以上、天体観測をしながらの一場面であった。






Fin








☆     ☆     ☆     ☆     ☆

 はい。実際にある星座物語のパロディです。中間の跡部子育てシーンは飛ばしましたが(やると長すぎるので。なおやっていたなら子ども=ジロー、親とか兄弟とかは氷帝メンバーで、面白がった跡部が神の食べ物とか勝手に与えて育成実験。心配して様子を見に来た氷帝メンバーに発見され、怒られて逆切れ)、流れそのものは間違ってはいません。根本的間違いとして農業の神およびその子ども、さらに夜の神はすべて女性ですが。ちなみに本来ならラストは娘の食べたザクロの実は4粒。以降年4回冥界に行く娘。農業の女神は娘がいない間悲しみにふけり、植物の枯れるその間が『冬』となるという話です。

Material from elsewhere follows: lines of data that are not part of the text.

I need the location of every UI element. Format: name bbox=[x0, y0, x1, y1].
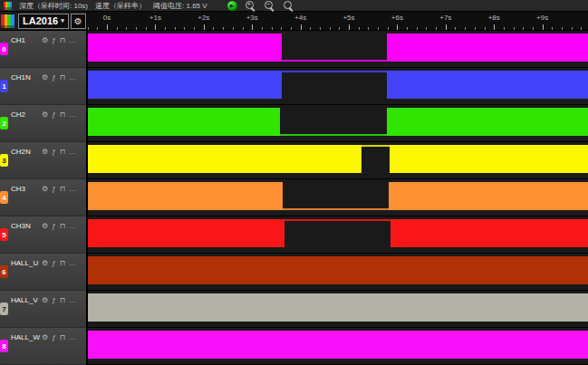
channel-number-badge: 6 bbox=[0, 265, 8, 278]
more-options-icon[interactable]: … bbox=[69, 73, 76, 82]
start-capture-button[interactable]: ▶ bbox=[227, 1, 237, 11]
waveform-row-ch2[interactable] bbox=[88, 105, 588, 142]
trigger-edge-icon[interactable]: ⊓ bbox=[60, 222, 65, 230]
ruler-tick bbox=[126, 27, 127, 30]
waveform-row-hall_u[interactable] bbox=[88, 254, 588, 291]
zoom-fit-icon[interactable] bbox=[283, 0, 294, 12]
channel-row-ch2n[interactable]: 3CH2N⚙ƒ⊓… bbox=[0, 142, 86, 179]
ruler-tick bbox=[436, 27, 437, 30]
more-options-icon[interactable]: … bbox=[69, 296, 76, 304]
channel-settings-icon[interactable]: ⚙ bbox=[42, 36, 48, 44]
measure-icon[interactable]: ƒ bbox=[52, 222, 55, 230]
trigger-edge-icon[interactable]: ⊓ bbox=[60, 259, 65, 267]
measure-icon[interactable]: ƒ bbox=[52, 259, 55, 267]
trigger-edge-icon[interactable]: ⊓ bbox=[60, 296, 65, 304]
channel-row-ch3n[interactable]: 5CH3N⚙ƒ⊓… bbox=[0, 216, 86, 254]
channel-row-ch2[interactable]: 2CH2⚙ƒ⊓… bbox=[0, 105, 86, 142]
measure-icon[interactable]: ƒ bbox=[52, 110, 55, 119]
ruler-tick bbox=[184, 27, 185, 30]
channel-icons: ⚙ƒ⊓… bbox=[42, 259, 76, 267]
more-options-icon[interactable]: … bbox=[69, 110, 76, 119]
waveform-row-hall_v[interactable] bbox=[88, 291, 588, 328]
measure-icon[interactable]: ƒ bbox=[52, 296, 55, 304]
channel-name: CH1 bbox=[11, 36, 42, 44]
ruler-tick bbox=[349, 24, 350, 30]
ruler-tick bbox=[426, 27, 427, 30]
trigger-edge-icon[interactable]: ⊓ bbox=[60, 148, 65, 156]
channel-row-ch1[interactable]: 0CH1⚙ƒ⊓… bbox=[0, 31, 86, 68]
minus-sign: − bbox=[265, 1, 270, 7]
channel-settings-icon[interactable]: ⚙ bbox=[42, 296, 48, 304]
ruler-tick bbox=[397, 24, 398, 30]
device-selector[interactable]: LA2016 ▾ bbox=[18, 14, 69, 29]
measure-icon[interactable]: ƒ bbox=[52, 185, 55, 193]
ruler-tick bbox=[562, 27, 563, 30]
device-settings-button[interactable]: ⚙ bbox=[71, 14, 86, 29]
measure-icon[interactable]: ƒ bbox=[52, 73, 55, 82]
waveform-area[interactable] bbox=[86, 31, 588, 365]
signal-burst bbox=[88, 219, 284, 247]
channel-row-ch3[interactable]: 4CH3⚙ƒ⊓… bbox=[0, 179, 86, 216]
channel-settings-icon[interactable]: ⚙ bbox=[42, 333, 48, 341]
chevron-down-icon: ▾ bbox=[61, 17, 64, 24]
channel-number-badge: 2 bbox=[0, 117, 8, 130]
channel-row-hall_u[interactable]: 6HALL_U⚙ƒ⊓… bbox=[0, 254, 86, 291]
more-options-icon[interactable]: … bbox=[69, 148, 76, 156]
channel-name: HALL_V bbox=[11, 296, 42, 304]
channel-settings-icon[interactable]: ⚙ bbox=[42, 73, 48, 82]
timeline-ruler[interactable]: 0s+1s+2s+3s+4s+5s+6s+7s+8s+9s bbox=[86, 12, 588, 30]
channel-settings-icon[interactable]: ⚙ bbox=[42, 222, 48, 230]
more-options-icon[interactable]: … bbox=[69, 333, 76, 341]
device-name: LA2016 bbox=[23, 15, 58, 26]
trigger-edge-icon[interactable]: ⊓ bbox=[60, 73, 65, 82]
waveform-row-ch3n[interactable] bbox=[88, 216, 588, 254]
device-controls: LA2016 ▾ ⚙ bbox=[0, 14, 86, 29]
zoom-in-icon[interactable]: + bbox=[245, 0, 256, 12]
channel-icons: ⚙ƒ⊓… bbox=[42, 36, 76, 44]
signal-burst bbox=[88, 182, 283, 210]
ruler-tick bbox=[533, 27, 534, 30]
channel-row-hall_w[interactable]: 8HALL_W⚙ƒ⊓… bbox=[0, 328, 86, 365]
waveform-row-hall_w[interactable] bbox=[88, 328, 588, 365]
channel-icons: ⚙ƒ⊓… bbox=[42, 73, 76, 82]
channel-settings-icon[interactable]: ⚙ bbox=[42, 185, 48, 193]
ruler-tick bbox=[407, 27, 408, 30]
depth-label: 深度（采样时间: 10s) bbox=[19, 1, 88, 11]
channel-name: HALL_W bbox=[11, 333, 42, 341]
ruler-tick bbox=[504, 27, 505, 30]
channel-name: CH1N bbox=[11, 73, 42, 82]
waveform-row-ch2n[interactable] bbox=[88, 142, 588, 179]
measure-icon[interactable]: ƒ bbox=[52, 36, 55, 44]
waveform-row-ch3[interactable] bbox=[88, 179, 588, 216]
signal-burst bbox=[390, 145, 588, 173]
measure-icon[interactable]: ƒ bbox=[52, 333, 55, 341]
signal-burst bbox=[88, 293, 588, 322]
ruler-tick bbox=[514, 27, 515, 30]
play-icon: ▶ bbox=[230, 3, 235, 8]
more-options-icon[interactable]: … bbox=[69, 185, 76, 193]
more-options-icon[interactable]: … bbox=[69, 259, 76, 267]
zoom-out-icon[interactable]: − bbox=[264, 0, 275, 12]
more-options-icon[interactable]: … bbox=[69, 36, 76, 44]
top-toolbar: 深度（采样时间: 10s) 速度（采样率） 阈值电压: 1.65 V ▶ + − bbox=[0, 0, 588, 12]
waveform-row-ch1[interactable] bbox=[88, 31, 588, 68]
ruler-tick bbox=[155, 24, 156, 30]
trigger-edge-icon[interactable]: ⊓ bbox=[60, 110, 65, 119]
trigger-edge-icon[interactable]: ⊓ bbox=[60, 185, 65, 193]
channel-row-hall_v[interactable]: 7HALL_V⚙ƒ⊓… bbox=[0, 291, 86, 328]
channel-settings-icon[interactable]: ⚙ bbox=[42, 148, 48, 156]
trigger-edge-icon[interactable]: ⊓ bbox=[60, 333, 65, 341]
more-options-icon[interactable]: … bbox=[69, 222, 76, 230]
ruler-tick bbox=[320, 27, 321, 30]
channel-settings-icon[interactable]: ⚙ bbox=[42, 110, 48, 119]
channel-settings-icon[interactable]: ⚙ bbox=[42, 259, 48, 267]
ruler-tick bbox=[378, 27, 379, 30]
trigger-edge-icon[interactable]: ⊓ bbox=[60, 36, 65, 44]
waveform-row-ch1n[interactable] bbox=[88, 68, 588, 105]
ruler-label: +5s bbox=[342, 14, 354, 22]
ruler-tick bbox=[233, 27, 234, 30]
measure-icon[interactable]: ƒ bbox=[52, 148, 55, 156]
channel-icons: ⚙ƒ⊓… bbox=[42, 110, 76, 119]
ruler-tick bbox=[252, 24, 253, 30]
channel-row-ch1n[interactable]: 1CH1N⚙ƒ⊓… bbox=[0, 68, 86, 105]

間違っても昔話にバイオテクノロジーは出てきません。というかどんなにバイオテクノロジー発達させたところで植物が植物であり続ける限り枯れますし。
 そして思うこと。この話、もし跡部が手塚に直談判を申し込んだとしたら塚跡になりそうでした。手塚に猛反発する跡部。しかし譲らない手塚の前で、今までの疲れと重なってついに泣きつく。「周は俺がいないとダメなんだ・・・!!」とむしろ自分のほうが不二がいないとダメっぽい台詞を吐く跡部に手塚ノックダウン。不二を返してもらおうと必死に頑張る手塚にいつしか跡部も心を開き・・・・・・。なお最初から塚跡だと考えると、跡部が手塚に大神の座を譲ったのは、手塚は自分が見下ろされる事を好いていないから。サエが不二をさらったのは跡部が手塚と接触するきっかけ作り。つまり結論は手塚←跡部←佐伯・不二ですか!? 最早ここまで来るとどうでもよくなりますが、どこどこすさまじい勢いで元の話から離れていってます。なので戻してああもう終わり!?